Cas de contestation d'un héritage
Nombreux sont les cas où un héritier peut se considérer lésé. Cela peut résulter d’un oubli — volontaire ou non — d’un héritier, de pressions subies lors du partage, ou d’une mauvaise évaluation du patrimoine. Pour contester, l’héritier doit justifier de raisons valables.
Trois motifs principaux permettent de contester un héritage :
- Incapacité à consentir : Si l'héritier était dans l'impossibilité de donner son accord lors du partage, que ce soit par coercition ou manœuvre frauduleuse.
- Héritier omis : Selon l'article 887-1 du Code civil, un cohéritier peut demander sa part même s'il a été négligé lors du partage.
- Mauvaise évaluation : Si la valeur du patrimoine a été mal estimée ou si des erreurs ont affecté le partage entre les héritiers, ce qu'on appelle le "partage lésionnaire".
Procédures de contestation d'un héritage
La contestation d'un héritage est un processus lourd et doit être soumise au tribunal judiciaire du dernier domicile du défunt. Les héritiers ont principalement deux options juridiques : l'action en nullité et l'action en complément de partage.
Action en nullité
L'action en nullité permet d'annuler le partage de la succession. Elle est applicable dans des situations précises telles que l'existence de violence ou d'erreurs dans la répartition. Un héritier omis peut également initier cette action. Le délai pour engager cette procédure est de cinq ans après le partage.

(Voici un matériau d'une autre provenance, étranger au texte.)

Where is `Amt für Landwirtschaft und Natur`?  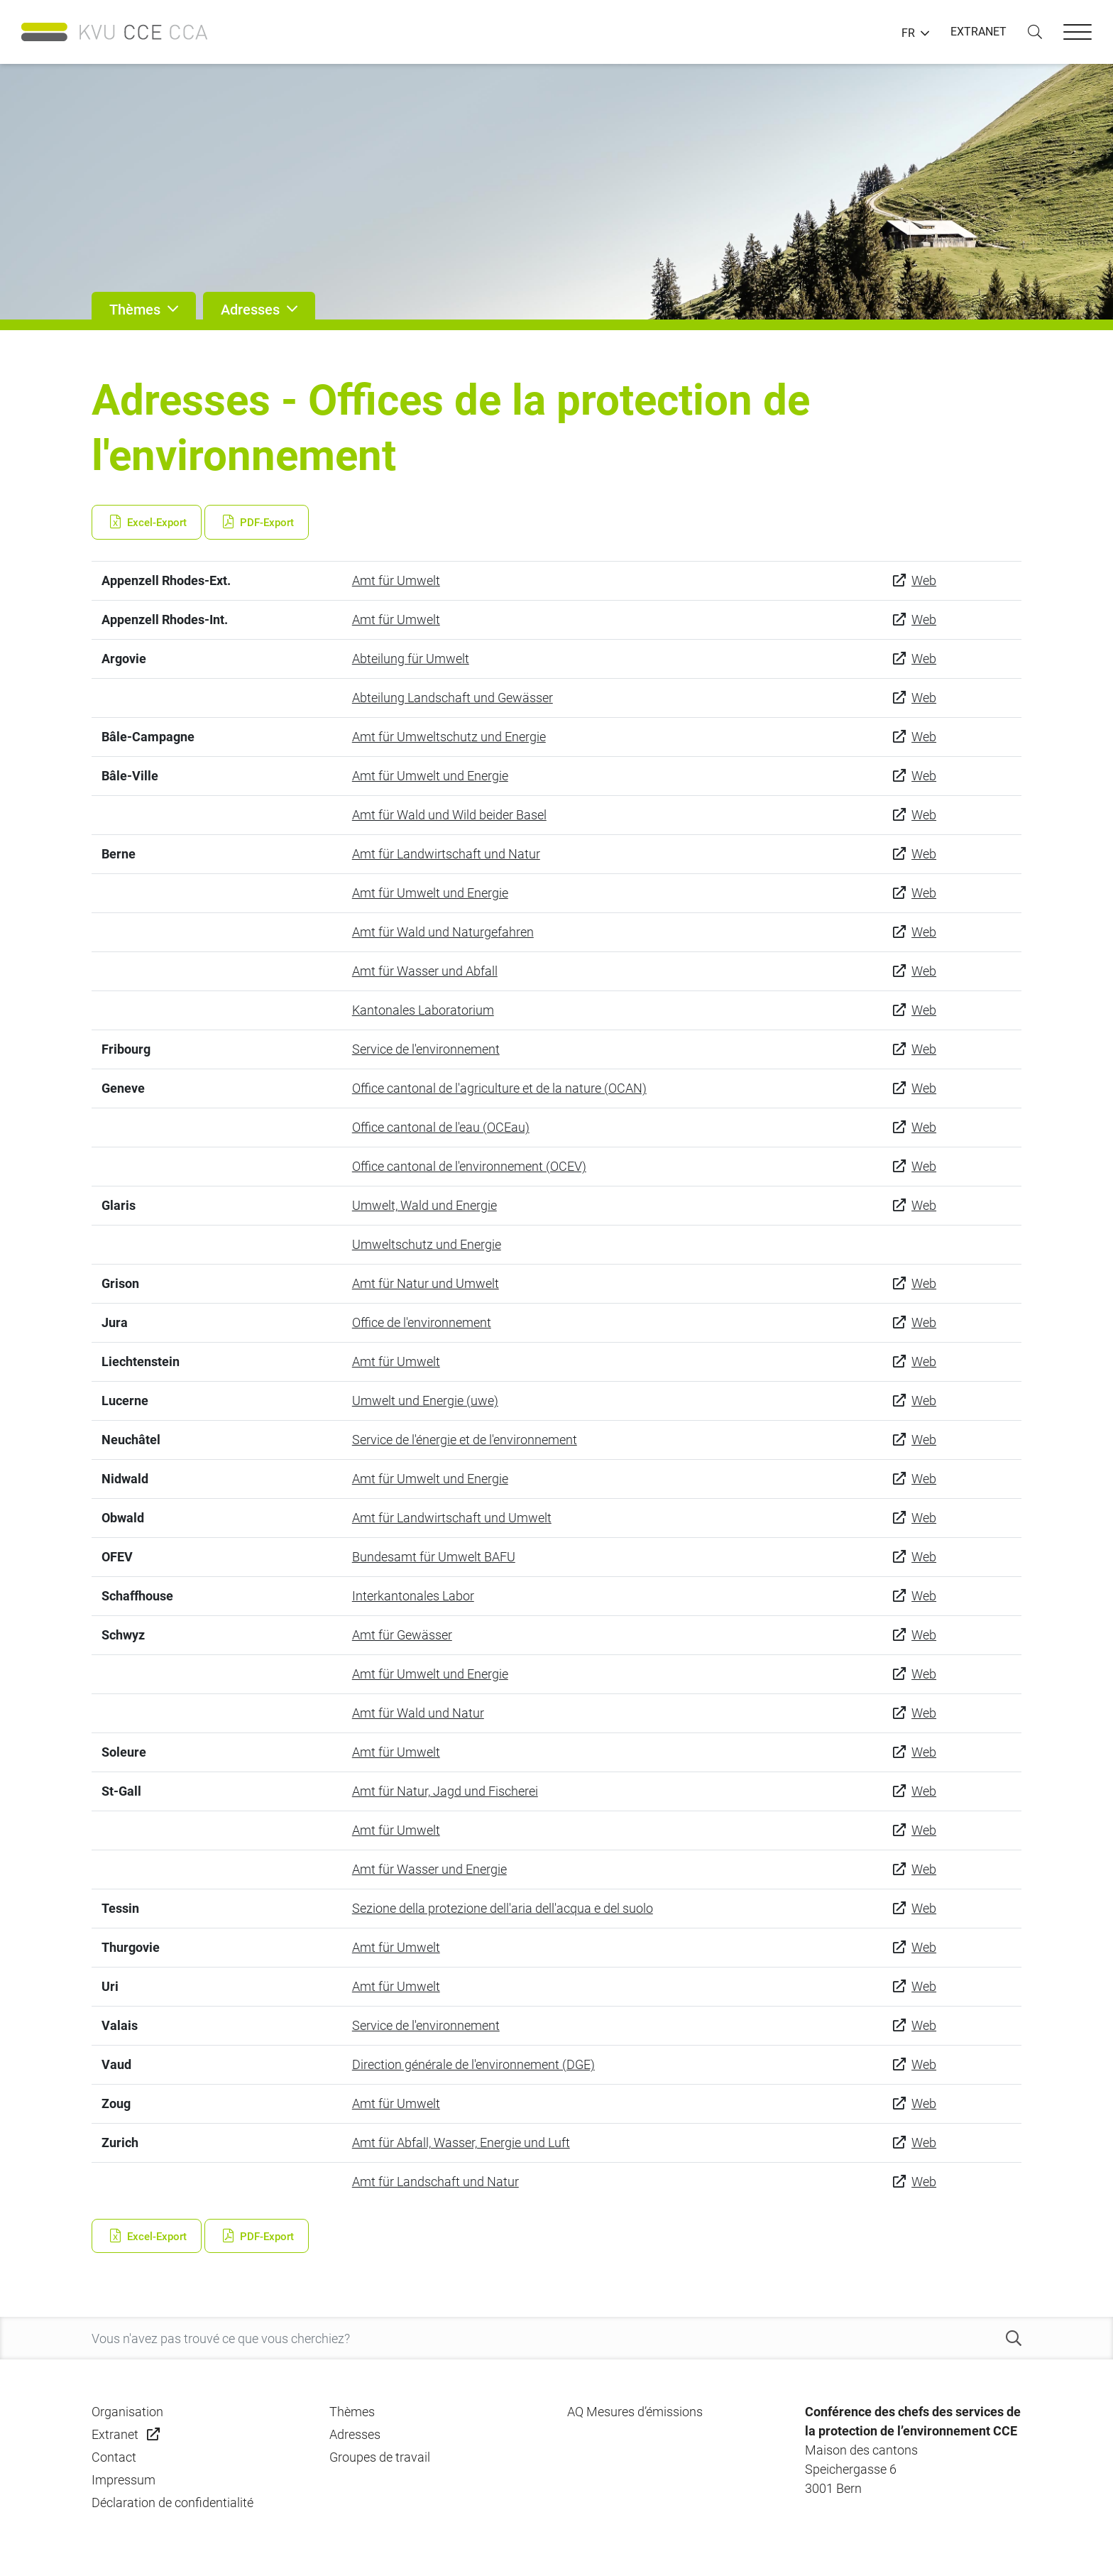 Amt für Landwirtschaft und Natur is located at coordinates (446, 853).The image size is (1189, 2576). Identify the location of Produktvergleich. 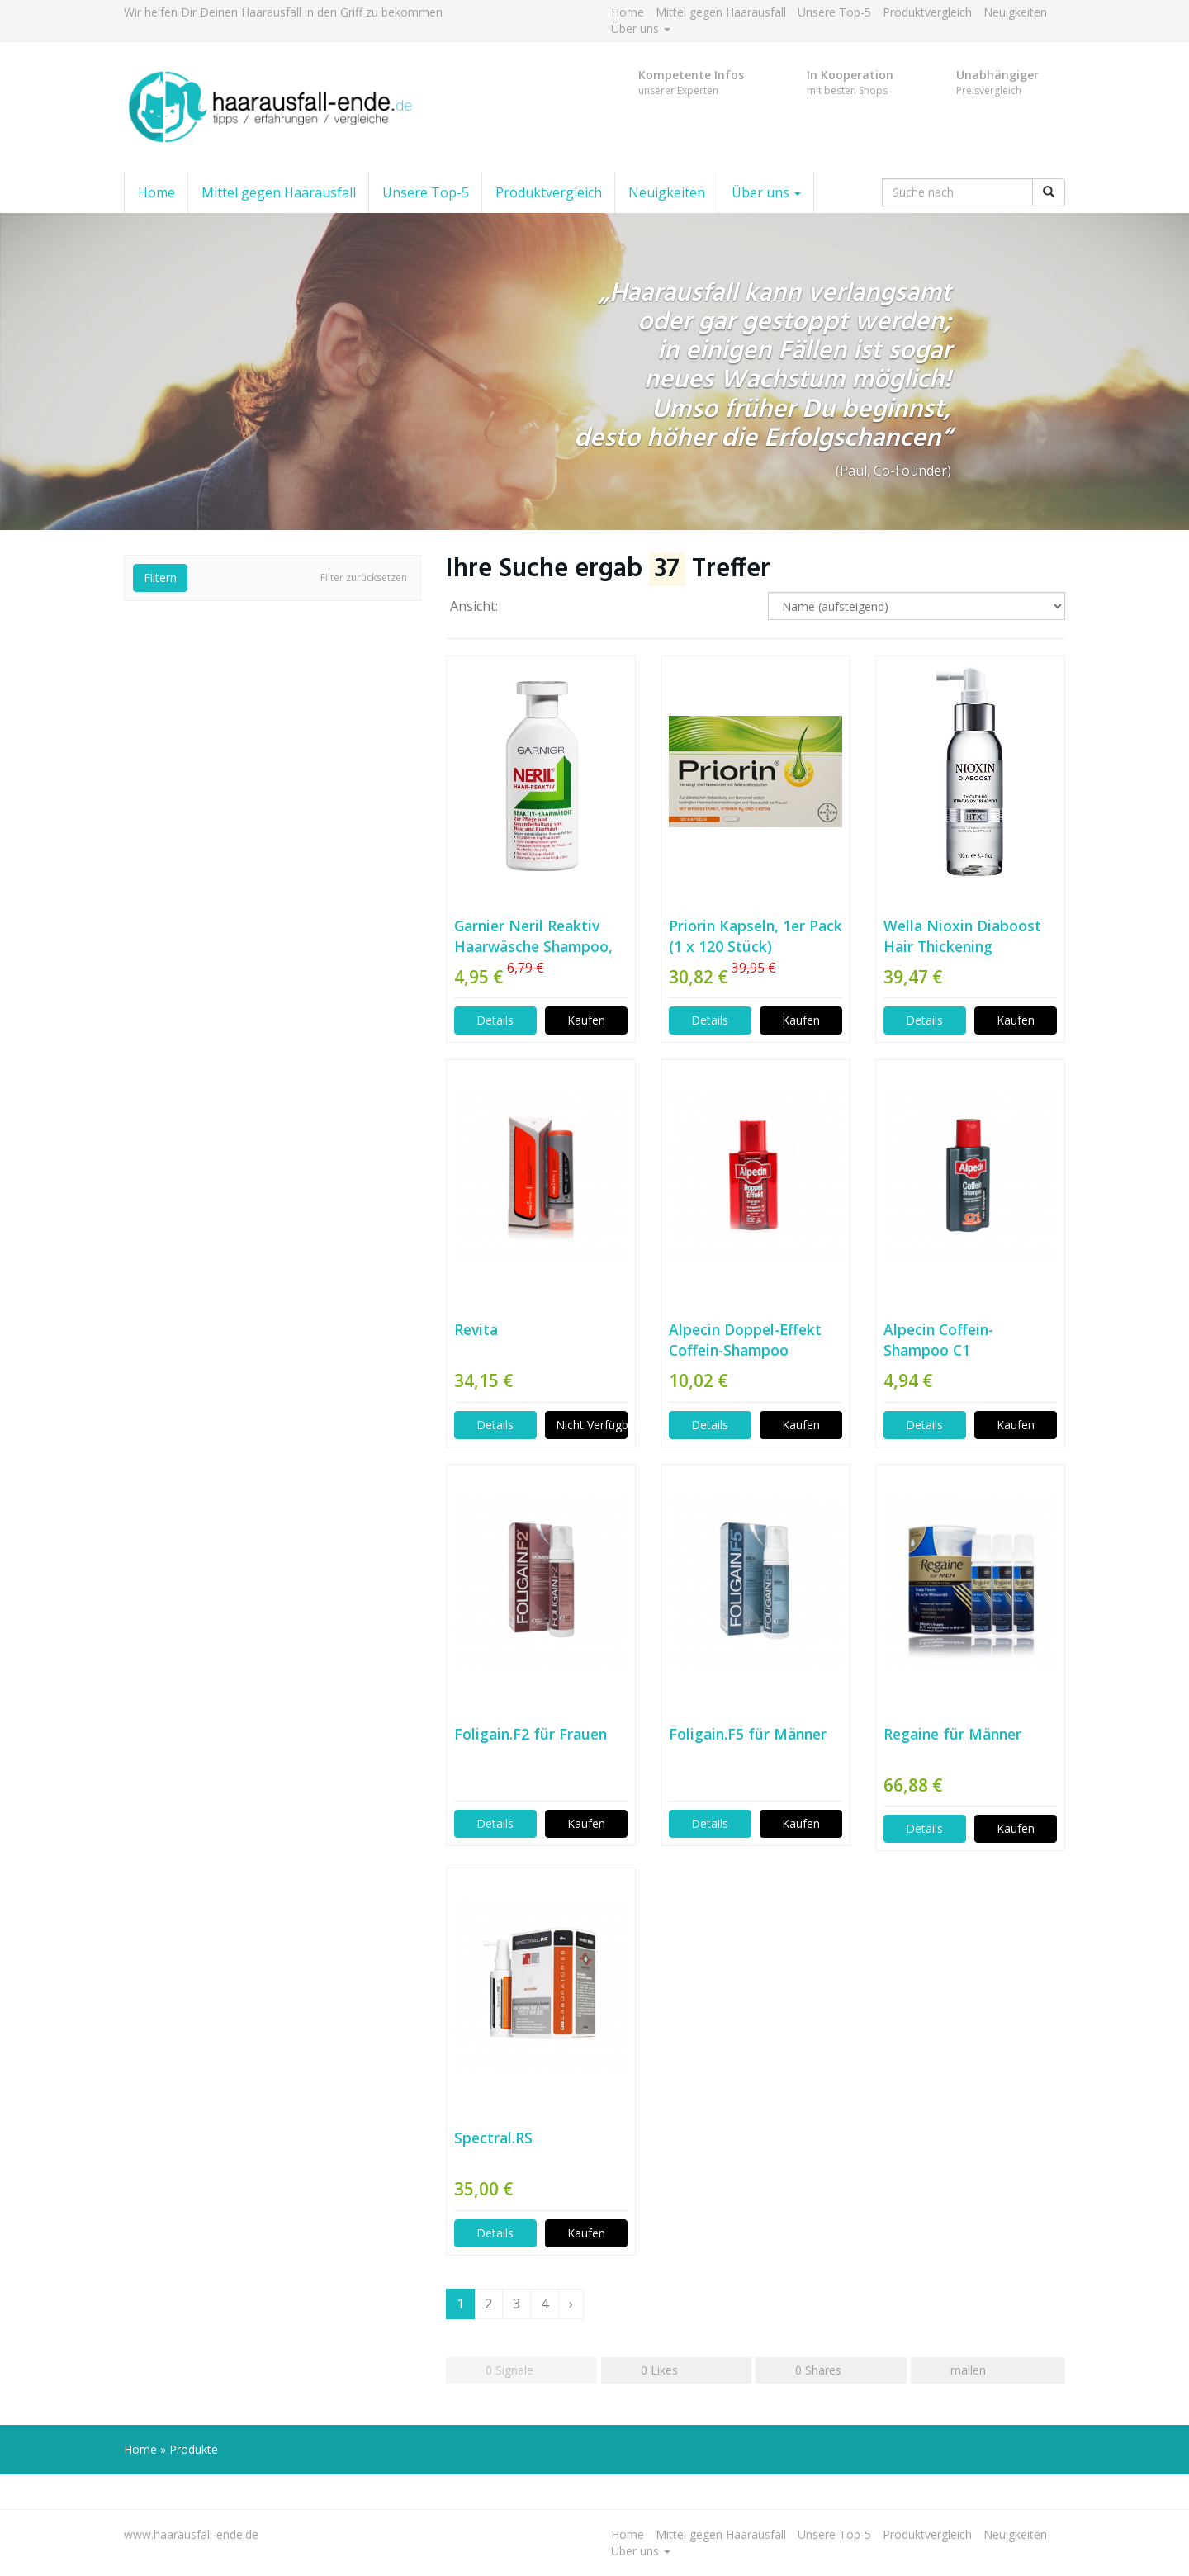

Cette méthode est complexe et nécessite l'assistance d'un avocat. Cependant, le tribunal peut ordonner un partage complémentaire pour éviter l'annulation totale du partage.
Action en complément de partage
Cette action doit être initiée dans les deux ans suivant le partage et permet de corriger des inégalités dans la distribution des biens, notamment si un héritier estime avoir été lésé de plus d'un quart de son héritage. L’héritier doit apporter des preuves d’avoir subi un préjudice.
Contestation par des non-héritiers
Il est également possible pour des tiers, comme les créanciers, de contester un héritage afin de prévenir toute fraude qui pourrait les affecter. Ils peuvent utiliser l’opposition au partage ou engager une action oblique ou paulienne pour défendre leurs droits.